DOI: https://doi.org/10.21954/ou.ro.0000ff75
Abstract
In this study I examine dominant representations of lesbians and lesbian self-representations on identity and community in Hungary. I situate my study within the current political-economic transition, which provides the temporal scope of this project. I argue that the breakdown of state-socialism in Hungary offered opportunity for the establishment of civil society and the introduction of gay and feminist civil organizations. I consider gay and feminist organizations as subaltern counterpublics that provide space for lesbians to enter and account for the emergence and circulation of lesbian representations.
I explore how the Hungarian popular media depicts lesbians. I focus on the representational practices of the media texts, and I argue that Hungarian media constructs lesbianism in an ambivalent way. The journalistic representations give occasional visibility to lesbians, however, they restrict lesbian's voices, produce and reproduce stereotypical images about lesbians. The framing of the texts explicitly or implicitly mobilize dominant discourses on lesbianism, they thus reinscribe lesbianism into mainstream discourses.
Lesbian self-representations overlap and at times conflict with dominant representations of lesbians.
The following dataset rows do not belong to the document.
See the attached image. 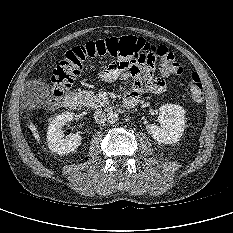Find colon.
Listing matches in <instances>:
<instances>
[{"instance_id":"1","label":"colon","mask_w":233,"mask_h":233,"mask_svg":"<svg viewBox=\"0 0 233 233\" xmlns=\"http://www.w3.org/2000/svg\"><path fill=\"white\" fill-rule=\"evenodd\" d=\"M149 51H156L161 56L160 70L162 75H181L183 67L174 60L172 53L164 46H152L143 38L126 35L106 40L88 42L67 51L51 76L50 92L52 102L63 96L65 91L73 84L80 74L86 60L91 58L111 57L117 61L126 58L145 56ZM115 63V62H114ZM190 97L200 102L203 100V84L197 73H192L188 79Z\"/></svg>"}]
</instances>
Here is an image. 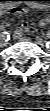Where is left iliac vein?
Instances as JSON below:
<instances>
[{"label": "left iliac vein", "mask_w": 50, "mask_h": 111, "mask_svg": "<svg viewBox=\"0 0 50 111\" xmlns=\"http://www.w3.org/2000/svg\"><path fill=\"white\" fill-rule=\"evenodd\" d=\"M37 42H38V44H43L44 43V41L41 38H38Z\"/></svg>", "instance_id": "4c4485c4"}]
</instances>
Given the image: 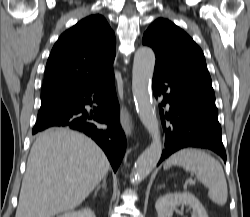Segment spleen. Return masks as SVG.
<instances>
[{
    "label": "spleen",
    "instance_id": "1",
    "mask_svg": "<svg viewBox=\"0 0 250 217\" xmlns=\"http://www.w3.org/2000/svg\"><path fill=\"white\" fill-rule=\"evenodd\" d=\"M173 165L193 172L196 178L208 187V196L215 204H226L228 189L225 174L220 162L210 154L199 149H182L165 161L164 169Z\"/></svg>",
    "mask_w": 250,
    "mask_h": 217
}]
</instances>
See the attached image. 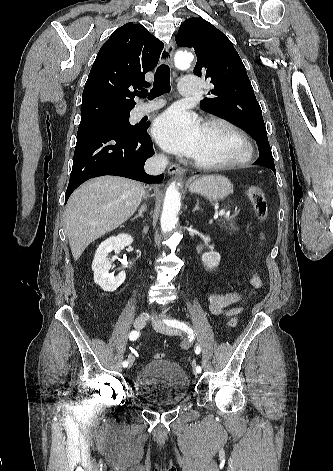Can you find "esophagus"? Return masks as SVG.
Listing matches in <instances>:
<instances>
[{"label": "esophagus", "mask_w": 333, "mask_h": 471, "mask_svg": "<svg viewBox=\"0 0 333 471\" xmlns=\"http://www.w3.org/2000/svg\"><path fill=\"white\" fill-rule=\"evenodd\" d=\"M174 50L175 41L172 39L161 52L160 63L172 66ZM167 171L170 175H182L184 173V169L177 164H170Z\"/></svg>", "instance_id": "obj_1"}]
</instances>
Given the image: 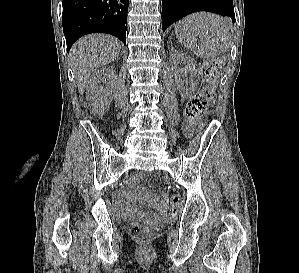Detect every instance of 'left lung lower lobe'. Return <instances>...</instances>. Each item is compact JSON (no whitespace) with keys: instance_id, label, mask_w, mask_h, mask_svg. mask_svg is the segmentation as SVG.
<instances>
[{"instance_id":"0a47b994","label":"left lung lower lobe","mask_w":299,"mask_h":273,"mask_svg":"<svg viewBox=\"0 0 299 273\" xmlns=\"http://www.w3.org/2000/svg\"><path fill=\"white\" fill-rule=\"evenodd\" d=\"M162 30L181 18L198 11L229 16L235 22L233 0H163Z\"/></svg>"}]
</instances>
In my empirical study, I investigate how lesbians represent and construct their identities in coming-out narratives. I show that the women interviewed present their identity as original, continuous, and totalizing. The adherence to essentialism makes coming out possible in a context which denies to recognize lesbian difference. Lesbian self-representations reproduce dominant representations of lesbians by laying claim to essentialist conceptions of identity, but they also contest mainstream representations by pointing out the social conditions of the construction of lesbian identity.
I also show how lesbians represent and construct their communities in their narratives. I argue that lesbians search for communities that are predicated on their shared sexual and gender identity and on their common experience of heterosexist and patriarchal oppression. However, I also point out that lesbian communities are multiple and fragmented social arenas which are constituted by differences and conflicts among lesbians. The inquiry of lesbian communities interrogates dominant representations by articulating lesbian political participation and questions lesbian self-representations of identity by reflecting on the differences among lesbian identities.